*Problem to solve*.
Show all lines containing "allegro" from the data below.

*Page segmentation data*.
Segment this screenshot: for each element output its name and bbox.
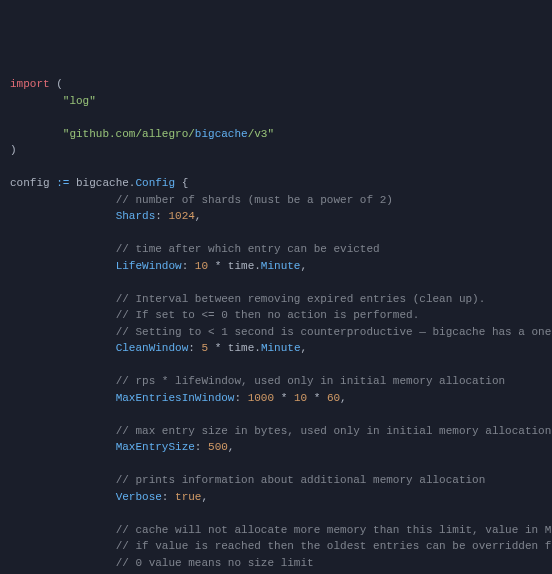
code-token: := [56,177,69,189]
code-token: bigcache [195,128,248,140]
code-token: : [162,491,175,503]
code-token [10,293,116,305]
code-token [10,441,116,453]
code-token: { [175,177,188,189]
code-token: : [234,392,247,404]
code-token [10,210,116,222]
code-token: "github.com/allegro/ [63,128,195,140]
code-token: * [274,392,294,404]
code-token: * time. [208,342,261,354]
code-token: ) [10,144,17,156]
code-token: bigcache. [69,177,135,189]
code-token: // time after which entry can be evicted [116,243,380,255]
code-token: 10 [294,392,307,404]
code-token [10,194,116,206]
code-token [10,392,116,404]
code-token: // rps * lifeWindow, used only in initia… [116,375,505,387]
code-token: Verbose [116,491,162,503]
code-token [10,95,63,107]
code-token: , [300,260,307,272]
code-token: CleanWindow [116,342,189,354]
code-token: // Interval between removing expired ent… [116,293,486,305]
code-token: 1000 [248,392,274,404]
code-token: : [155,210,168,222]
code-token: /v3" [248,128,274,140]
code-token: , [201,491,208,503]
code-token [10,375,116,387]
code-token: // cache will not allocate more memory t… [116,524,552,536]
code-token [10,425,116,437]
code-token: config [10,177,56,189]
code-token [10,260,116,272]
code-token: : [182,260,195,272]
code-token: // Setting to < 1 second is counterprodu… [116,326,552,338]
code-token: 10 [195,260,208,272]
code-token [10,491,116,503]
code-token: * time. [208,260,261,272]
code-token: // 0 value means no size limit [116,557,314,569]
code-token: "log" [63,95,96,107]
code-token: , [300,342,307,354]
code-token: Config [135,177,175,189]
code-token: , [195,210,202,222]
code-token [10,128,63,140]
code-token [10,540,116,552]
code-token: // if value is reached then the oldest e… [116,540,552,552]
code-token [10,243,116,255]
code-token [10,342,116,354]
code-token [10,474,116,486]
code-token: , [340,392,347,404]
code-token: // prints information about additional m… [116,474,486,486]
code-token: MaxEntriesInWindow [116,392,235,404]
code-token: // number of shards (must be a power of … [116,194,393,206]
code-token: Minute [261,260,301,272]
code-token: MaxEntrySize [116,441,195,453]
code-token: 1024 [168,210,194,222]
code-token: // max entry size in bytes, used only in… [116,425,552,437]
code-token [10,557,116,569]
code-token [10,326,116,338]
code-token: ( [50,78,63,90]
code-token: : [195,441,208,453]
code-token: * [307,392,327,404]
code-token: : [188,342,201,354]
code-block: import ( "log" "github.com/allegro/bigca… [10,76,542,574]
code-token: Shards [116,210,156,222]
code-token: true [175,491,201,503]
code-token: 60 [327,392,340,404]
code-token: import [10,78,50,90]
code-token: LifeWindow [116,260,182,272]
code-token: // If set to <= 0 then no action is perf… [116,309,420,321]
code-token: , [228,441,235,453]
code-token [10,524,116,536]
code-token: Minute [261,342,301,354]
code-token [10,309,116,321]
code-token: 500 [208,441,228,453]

*Completed task*.
code-token: "github.com/allegro/ [63,128,195,140]
code-block: import ( "log" "github.com/allegro/bigca… [10,76,542,574]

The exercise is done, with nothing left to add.